Is the Moreland Commission another toothless tiger?
The Moreland Act Commission was established by Governor Andrew Cuomo to root out corruption in New York state government. It falls in with other attempts by the governor, he says, to try to get the Albany political scene into some semblance of a responsive, democratic government. Everyone knows that when someone gives a legislator or a governor a load of money, they want something back for it. The governmental process is clearly out of control. But was the governor actually serious in establishing the commission, or was he just putting on an anti-corruption play of some kind?
When the commissioners questioned Cuomo about the money in his own campaign coffers — over $29 million — he told them to follow the money no matter where it led. The commission was to be independent and there was to be no political interference. It is led by a Republican, William Fitzpatrick; a Democrat, Kathleen Rice; and a third chair, Milton L. Williams Jr., appointed by Attorney General Eric Schneiderman. It has an executive director who, interestingly enough, has a previous working relationship with Cuomo.
The commission has the right to subpoena records and testimony from anyone in and around state government. Among other things, they sent out a letter asking legislators to tell exactly what they were doing for the “outside” money that people were paying them. They also prepared subpoenas for lobbying groups and others that had given large amounts of money to the governor and legislators. Unfortunately, despite the protestations of the governor that the Moreland Act Commission was to be free to follow the money and the stench of corruption, Ken Lovett, now recognized by many as the top political reporter in Albany, broke a major story that the Governor’s Office had started to send in plays to the commission. Examples: the real estate industry group that had supplied money to the governor’s campaign war chest was not to be subpoenaed. The legislators who were being targeted were not to be subpoenaed. Sources indicate that the governor wanted to empanel the commission in order to scare the hell out of the Legislature, but not to the point that there would be real war.
I’ve been hearing a lot from the so-called “goo-goo” (good government) groups. The message I have been getting is that the governor has been interfering in the work of the Moreland Act Commission and that he never really meant it to work in the first place. One of these top sources told me that this fits in nicely with other Cuomo programs, where the governor got credit for doing the right thing, but in the end, his programs actually turned out to be less than effective. Before he became governor, he said that he would veto a bill allowing the legislators to gerrymander their own districts, but once he was elected, he didn’t do it. And then he appointed the Joint Commission on Public Ethics (JCOPE) that has, by almost everyone’s estimation, turned out to be a toothless tiger.

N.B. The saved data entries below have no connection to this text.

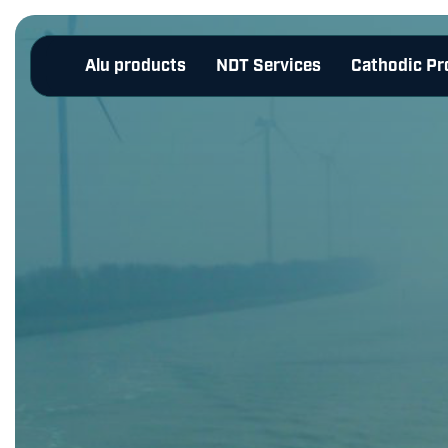
Alu products
NDT Services
Cathodic Pr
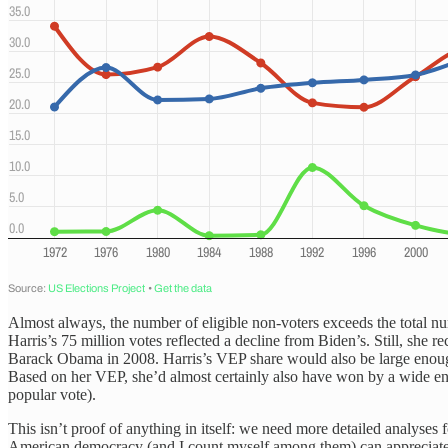
Almost always, the number of eligible non-voters exceeds the total nu
Harris’s 75 million votes reflected a decline from Biden’s. Still, she
Barack Obama in 2008. Harris’s VEP share would also be large enough 
Based on her VEP, she’d almost certainly also have won by a wide en
popular vote).
This isn’t proof of anything in itself: we need more detailed analyses f
American democracy (and I count myself among them) can appreciate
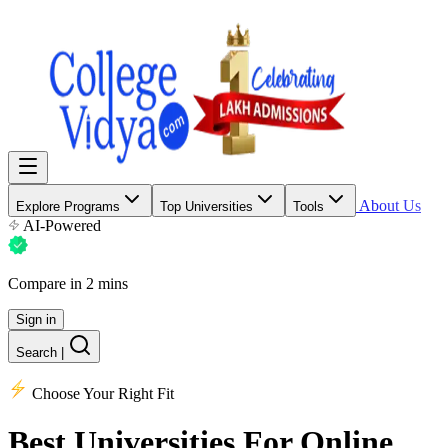
About Us
Explore Programs
Top Universities
Tools
AI-Powered
Compare in 2 mins
Sign in
Search
|
Choose Your Right Fit
Best Universities
For Online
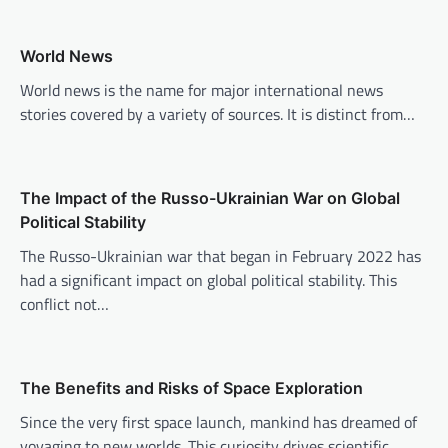
a
v
World News
i
World news is the name for major international news
stories covered by a variety of sources. It is distinct from…
g
a
t
The Impact of the Russo-Ukrainian War on Global
i
Political Stability
o
The Russo-Ukrainian war that began in February 2022 has
n
had a significant impact on global political stability. This
conflict not…
The Benefits and Risks of Space Exploration
Since the very first space launch, mankind has dreamed of
voyaging to new worlds. This curiosity drives scientific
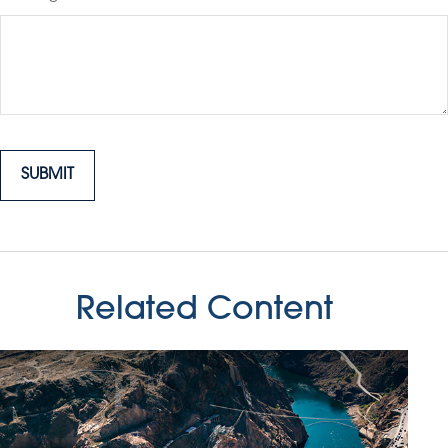
Related Content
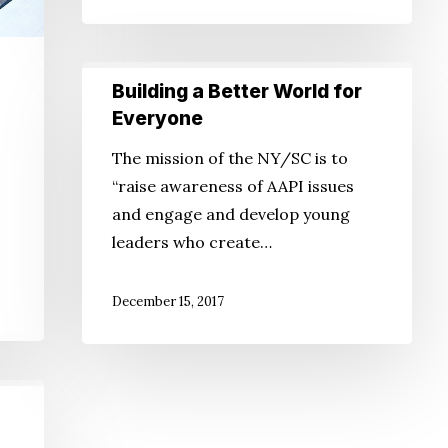
Health
Building
Building a Better World for
a
Everyone
Better
o
The mission of the NY/SC is to
World
“raise awareness of AAPI issues
for
and engage and develop young
Everyone
leaders who create…
December 15, 2017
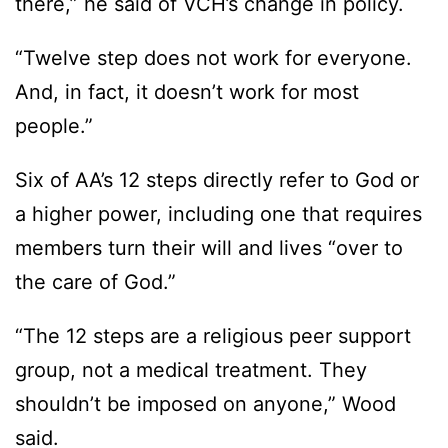
there,” he said of VCH’s change in policy.
“Twelve step does not work for everyone.
And, in fact, it doesn’t work for most
people.”
Six of AA’s 12 steps directly refer to God or
a higher power, including one that requires
members turn their will and lives “over to
the care of God.”
“The 12 steps are a religious peer support
group, not a medical treatment. They
shouldn’t be imposed on anyone,” Wood
said.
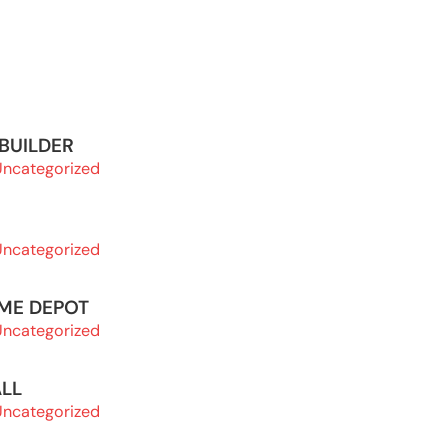
 BUILDER
Uncategorized
Uncategorized
OME DEPOT
Uncategorized
ALL
Uncategorized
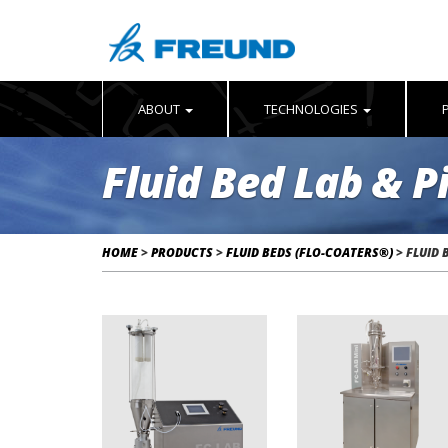
ABOUT
TECHNOLOGIES
Fluid Bed Lab & P
HOME
>
PRODUCTS
>
FLUID BEDS (FLO-COATERS®)
>
FLUID 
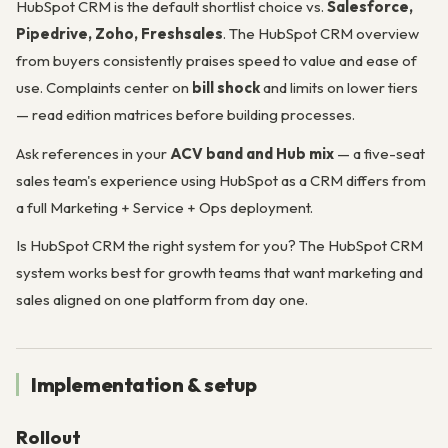
HubSpot CRM is the default shortlist choice vs.
Salesforce,
Pipedrive, Zoho, Freshsales
. The HubSpot CRM overview
from buyers consistently praises speed to value and ease of
use. Complaints center on
bill shock
and limits on lower tiers
— read edition matrices before building processes.
Ask references in your
ACV band and Hub mix
— a five-seat
sales team's experience using HubSpot as a CRM differs from
a full Marketing + Service + Ops deployment.
Is HubSpot CRM the right system for you? The HubSpot CRM
system works best for growth teams that want marketing and
sales aligned on one platform from day one.
Implementation & setup
Rollout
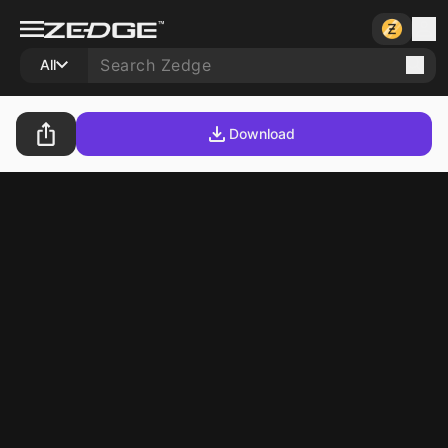
All
Download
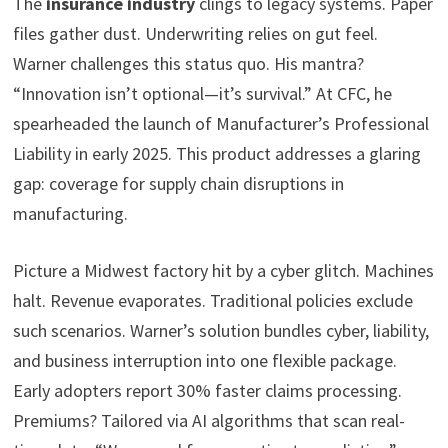
The
insurance industry
clings to legacy systems. Paper
files gather dust. Underwriting relies on gut feel.
Warner challenges this status quo. His mantra?
“Innovation isn’t optional—it’s survival.” At CFC, he
spearheaded the launch of Manufacturer’s Professional
Liability in early 2025. This product addresses a glaring
gap: coverage for supply chain disruptions in
manufacturing.
Picture a Midwest factory hit by a cyber glitch. Machines
halt. Revenue evaporates. Traditional policies exclude
such scenarios. Warner’s solution bundles cyber, liability,
and business interruption into one flexible package.
Early adopters report 30% faster claims processing.
Premiums? Tailored via AI algorithms that scan real-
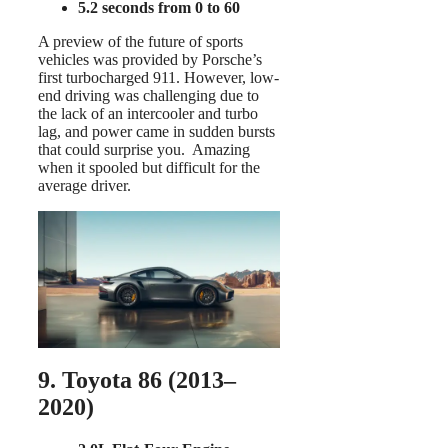
5.2 seconds from 0 to 60
A preview of the future of sports
vehicles was provided by Porsche’s
first turbocharged 911. However, low-
end driving was challenging due to
the lack of an intercooler and turbo
lag, and power came in sudden bursts
that could surprise you. Amazing
when it spooled but difficult for the
average driver.
9. Toyota 86 (2013–
2020)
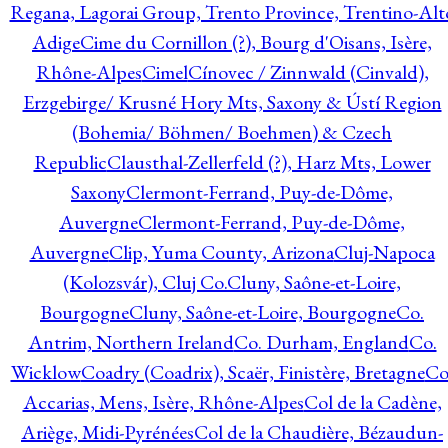
Regana, Lagorai Group, Trento Province, Trentino-Alt
Adige
Cime du Cornillon (?), Bourg d'Oisans, Isère,
Rhône-Alpes
Cimel
Cínovec / Zinnwald (Cinvald),
Erzgebirge/ Krusné Hory Mts, Saxony & Ústí Region
(Bohemia/ Böhmen/ Boehmen) & Czech
Republic
Clausthal-Zellerfeld (?), Harz Mts, Lower
Saxony
Clermont-Ferrand, Puy-de-Dôme,
Auvergne
Clermont-Ferrand, Puy-de-Dôme,
Auvergne
Clip, Yuma County, Arizona
Cluj-Napoca
(Kolozsvár), Cluj Co.
Cluny, Saône-et-Loire,
Bourgogne
Cluny, Saône-et-Loire, Bourgogne
Co.
Antrim, Northern Ireland
Co. Durham, England
Co.
Wicklow
Coadry (Coadrix), Scaër, Finistère, Bretagne
Co
Accarias, Mens, Isère, Rhône-Alpes
Col de la Cadène,
Ariège, Midi-Pyrénées
Col de la Chaudière, Bézaudun-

The suspicion is that Cuomo doesn’t really want to bring government to heel but would like to appear to want that, and maybe, to control the way things work. Frankly, I was surprised when he appointed the Moreland Act Commission. That would have been a big risk. He put some top commissioners to work. Some of the most ethical people in the state are on the commission. They are not going to have anything to do with a phony operation. Cuomo has got to be worrying that this will be a runaway commission and they will really follow the money. At that point anything could happen.